Sul motivo per cui i politici non hanno ancora agito vengono avanzate tre argomentazioni: è troppo presto; è troppo tardi; e al pubblico non importa. Tutti e tre suonano vuoti.

In primo luogo, c’è un caso in cui una legislazione prematura e proscrittiva ucciderà l’innovazione. Ma le stesse grandi aziende statunitensi stanno diventando sempre più preoccupate per la proliferazione indiscriminata della tecnologia biometrica e sembrano temere di essere citate in giudizio se le cose vanno terribilmente storte. Diversi — tra cui Microsoft, Facebook e IBM hanno smesso di distribuire o vendere alcuni servizi di riconoscimento facciale e chiedono una legislazione più severa. “La regolamentazione aziendale aiuta l’innovazione”, afferma Ryder. “Puoi innovare con fiducia.”

L’argomento successivo è che la biometria si sta sviluppando così velocemente che le autorità di regolamentazione non potranno mai mettersi al passo con gli usi di frontiera. È inevitabile che i tecnologi superino i regolatori. Ma come Stephanie Hare, l’autrice di La tecnologia non è neutrale, sostiene, le società possono cambiare idea sul fatto che le tecnologie siano vantaggiose.

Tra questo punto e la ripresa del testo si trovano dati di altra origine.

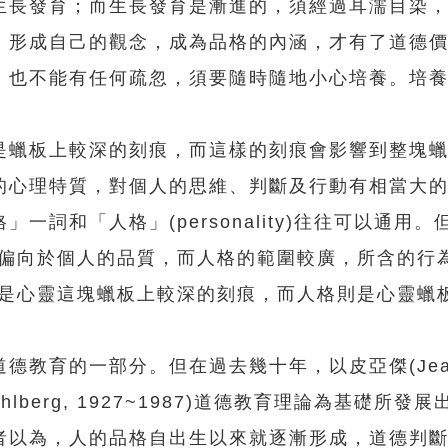
生長發育；而生長發育是漸進的，須經過耳濡目染
，形成自己的觀念，成為品格的內涵，才有了道德
，也不能有任何疏忽，須要隨時隨地小心培養。培
蠟板上較深的刻痕，而這樣的刻痕會影響到整塊蠟
的心理特質，對個人的思維、判斷及行動有相當大
和「人格」(personality)往往可以通用。
，偏向於個人的品質，而人格的範圍較廣，所含的行
格是心靈這塊蠟板上較深的刻痕，而人格則是心靈蠟
的一部分。但在過去幾十年，以皮亞傑(Jean P
 Köhlberg, 1927~1987)道德教育理論為基礎所
者以為，人的品格自出生以來就逐漸形成，道德判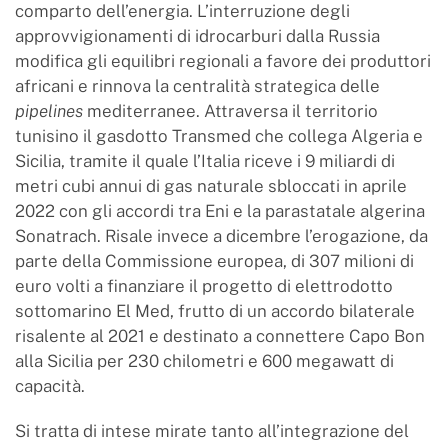
comparto dell’energia. L’interruzione degli
approvvigionamenti di idrocarburi dalla Russia
modifica gli equilibri regionali a favore dei produttori
africani e rinnova la centralità strategica delle
pipelines
mediterranee. Attraversa il territorio
tunisino il gasdotto Transmed che collega Algeria e
Sicilia, tramite il quale l’Italia riceve i 9 miliardi di
metri cubi annui di gas naturale sbloccati in aprile
2022 con gli accordi tra Eni e la parastatale algerina
Sonatrach. Risale invece a dicembre l’erogazione, da
parte della Commissione europea, di 307 milioni di
euro volti a finanziare il progetto di elettrodotto
sottomarino El Med, frutto di un accordo bilaterale
risalente al 2021 e destinato a connettere Capo Bon
alla Sicilia per 230 chilometri e 600 megawatt di
capacità.
Si tratta di intese mirate tanto all’integrazione del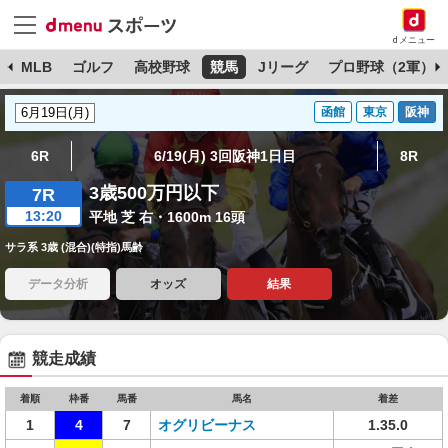
dメニュー
球
MLB
ゴルフ
高校野球
競馬
Jリーグ
プロ野球（2軍）
函館
東京
阪神
6R
6/19(月) 3回阪神1日目
8R
3歳500万円以下
7R
13:20
平地 芝 右・1600m 16頭
サラ系 3歳 (混合)(特指)馬齢
データ分析
オッズ
結果
競走成績
着順
枠番
馬番
馬名
着差
1
4
7
オグリビーナス
1.35.0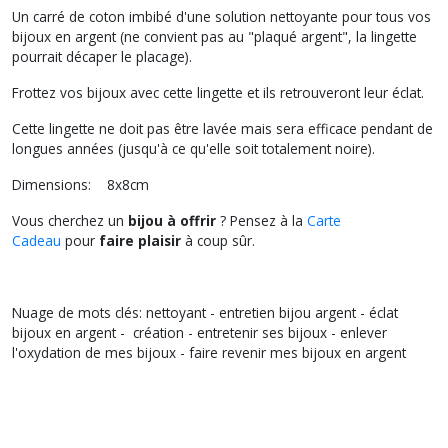
Un carré de coton imbibé d'une solution nettoyante pour tous vos
bijoux en argent (ne convient pas au "plaqué argent", la lingette
pourrait décaper le placage).
Frottez vos bijoux avec cette lingette et ils retrouveront leur éclat.
Cette lingette ne doit pas être lavée mais sera efficace pendant de
longues années (jusqu'à ce qu'elle soit totalement noire).
Dimensions
: 8x8cm
Vous cherchez un
bijou à offrir
? Pensez à la
Carte
Cadeau
pour
faire plaisir
à coup sûr.
Nuage de mots clés: nettoyant - entretien bijou argent - éclat
bijoux en argent - création - entretenir ses bijoux - enlever
l'oxydation de mes bijoux - faire revenir mes bijoux en argent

Prendi l’amianto, che è stato ampiamente utilizzato per la prevenzione degli incendi prima che i suoi pericoli per la salute fossero conosciuti. “L’abbiamo usato con gioia prima di strapparlo tutto. Dovremmo essere in grado di innovare e correggere la rotta”, afferma.

L’argomento finale è che il pubblico non si preoccupa dei dati biometrici e che i politici hanno priorità più alte. Questo può essere vero fino a quando non lo è più. quando consigli cittadini hanno studiato e dibattuto l’uso dei dati biometrici hanno espresso preoccupazione per la sua affidabilità, proporzionalità e pregiudizi e allarme per il fatto che venga utilizzata come tecnologia discriminatoria “razzista”. La ricerca ha dimostrato che il riconoscimento facciale funziona in modo meno accurato su femmine nere di età compresa tra 18 e 30 anni. “Quando si vede la tecnologia utilizzata in modo nefasto, diventa difficile per le persone accettarla in modi più utili”, ha affermato un partecipante a un consiglio cittadino.

Tutti coloro che sono coinvolti nella promozione degli usi positivi dei dati biometrici dovrebbero contribuire a creare un regime legale affidabile. Siamo a un gigantesco scandalo di distanza da una spaventosa reazione pubblica.